Our legislature is heavily biased in one direction because of the laws that structure it. Institutionally, it would be extremely bad for the rest of the world.
My smart readers might now rub their chins and reply, “Well, how likely is that scenario?” Some of them might even point out that there has not been a contingent election since 1824, when John Quincy Adams, Andrew Jackson and Henry Clay split the votes.
Landslide victories (think Ronald Reagan vs. Walter Mondale in 1984 or Richard Nixon vs McGovern in 1972) are growing rarer.
Or, to take another possibility, a determined minority might thwart the House from choosing a Speaker, which leaves it unable to even take up the business of selecting a president.
A reader might be mistaken for getting the impression that the authors of the Protect Democracy report would prefer No Labels to pull the plug on its presidential campaign planning.
My own preference is that Congress would take time to pass a statute to clarify the processes that each chamber should use to decide a contingent election.
Congress failed to act, and an intruder in a fur hat with a spear in hand sat in the chair of the Speaker of the House.
The original article contains 890 words, the summary contains 175 words. Saved 80%. I'm a bot and I'm open source!
Yes, these are the same folks who nearly shut down the government, who refuse to fix the broken immigration system and who have run up more than $33 trillion in debt.
It's really telling that, when it comes time for you cite the issues with Congress, these two things are the most prevalent you can come up with.
Immigration and the debt? That's your go-to? Those are the two most prominent failures of this Congress in your mind?

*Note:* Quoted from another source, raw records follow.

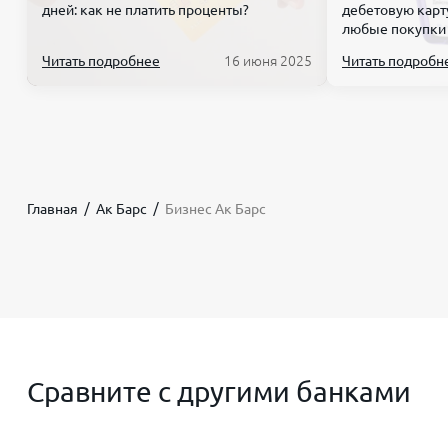
дней: как не платить проценты?
дебетовую карт
любые покупки
Читать подробнее
16 июня 2025
Читать подробн
Главная
Ак Барс
Бизнес Ак Барс
Сравните с другими банками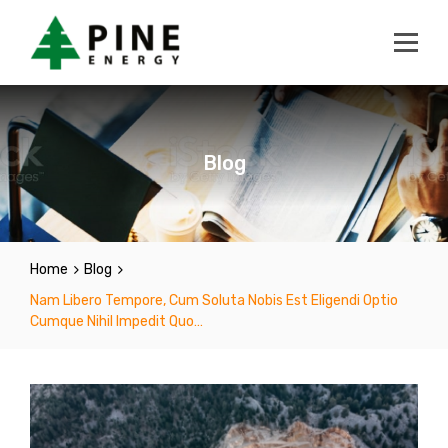
Blog
Home
Blog
Nam Libero Tempore, Cum Soluta Nobis Est Eligendi Optio
Cumque Nihil Impedit Quo…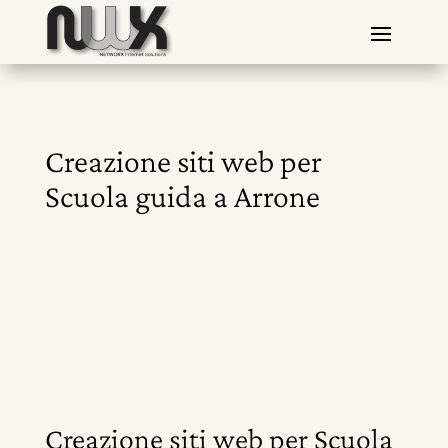
Creazione siti web per
Scuola guida a Arrone
Creazione siti web per Scuola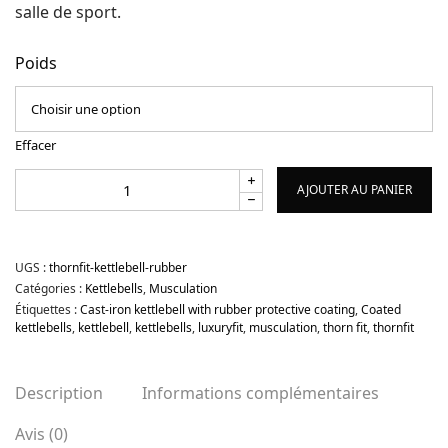
salle de sport.
Poids
Effacer
AJOUTER AU PANIER
UGS :
thornfit-kettlebell-rubber
Catégories :
Kettlebells
,
Musculation
Étiquettes :
Cast-iron kettlebell with rubber protective coating
,
Coated
kettlebells
,
kettlebell
,
kettlebells
,
luxuryfit
,
musculation
,
thorn fit
,
thornfit
Description
Informations complémentaires
Avis (0)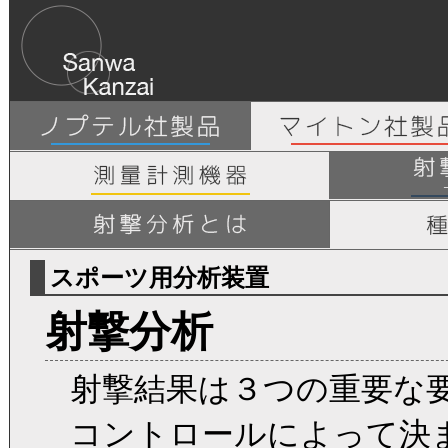
スポーツ用分析装置
射撃分析
射撃結果は３つの重要な
コントロールによって決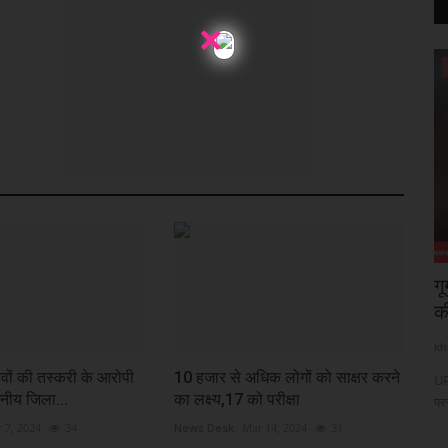
×
व्यापार
 में वन
टैरिफ कटौती का असर: शेयर बाजार में जबरदस्त
ग
तेजी, निवेशकों...
क
khulasapost@gmail.com
Feb 3, 2026
73
kh
वों की तस्करी के आरोपी
10 हजार से अधिक लोगों को साक्षर करने
दी मंत्रालय
मुंबई : एशियाई बाजारों में मजबूती के बीच भारतीय शेयर बाजार ने मंगलवार को
UP
नीय जिला...
का लक्ष्य,17 को परीक्षा
जोरदार...
पर
 7, 2024
34
News Desk
Mar 14, 2024
31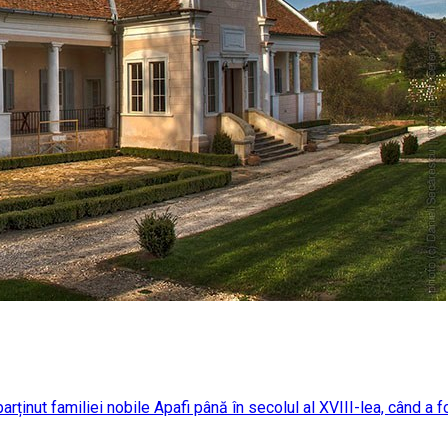
parținut familiei nobile Apafi până în secolul al XVIII-lea, când a f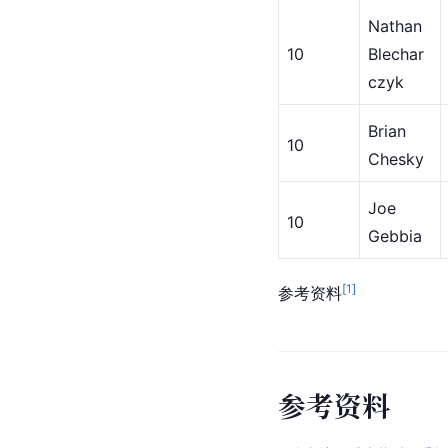
​Nathan 
​10
Blechar
czyk
​Brian 
​10
Chesky
​Joe 
10​
Gebbia
[
1
]
参考资料
参
考
资
料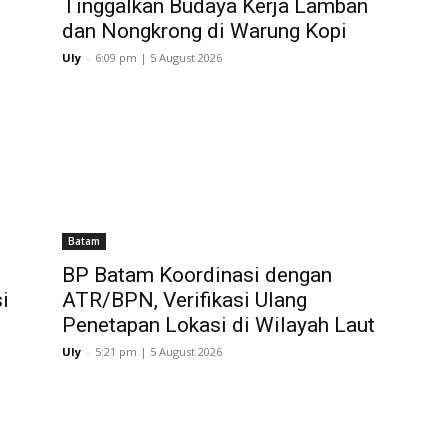
Tinggalkan Budaya Kerja Lamban
dan Nongkrong di Warung Kopi
Uly
-
6:09 pm | 5 August 2026
Batam
BP Batam Koordinasi dengan
i
ATR/BPN, Verifikasi Ulang
Penetapan Lokasi di Wilayah Laut
Uly
-
5:21 pm | 5 August 2026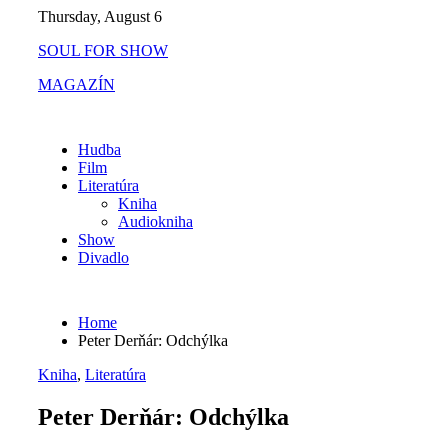
Skip
Thursday, August 6
to
SOUL FOR SHOW
content
MAGAZÍN
Hudba
Film
Literatúra
Kniha
Audiokniha
Show
Divadlo
Home
Peter Derňár: Odchýlka
Kniha
,
Literatúra
Peter Derňár: Odchýlka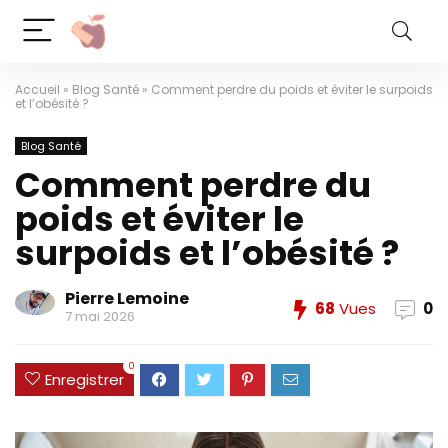
Accueil
»
Blog Santé
»
Comment perdre du poids et éviter le surpoids
et l’obésité ?
Blog Santé
Comment perdre du
poids et éviter le
surpoids et l’obésité ?
Pierre Lemoine
68
Vues
0
7 mai 2026
0
Enregistrer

you say shit show, I say grab some popcorn. It would be one hell of a ride. And whoever schemes thier way in will get very little done because of a lack of support. But if a third party got enough votes it becomes official in some capacity. Then there would be lots of changes. And really change is what we need.
Watching your house burn down from the inside might make some hot popcorn.
the problem is Democrats aren't willing to play the long game on democracy. If there is space for a third party its at the state level and its pushing reforms like proportional voting and constitutional amendments as part of a vision to make the US walk the walk on democracy - to end the shallow lip service talk on democracy.
Nobody has tried the convention method yet for constitutional amendments and it would probably be easy to push something like "states may not gerrymander, and the number of representatives assigned to state and federal legislatures must be proportional to the overall vote for each party."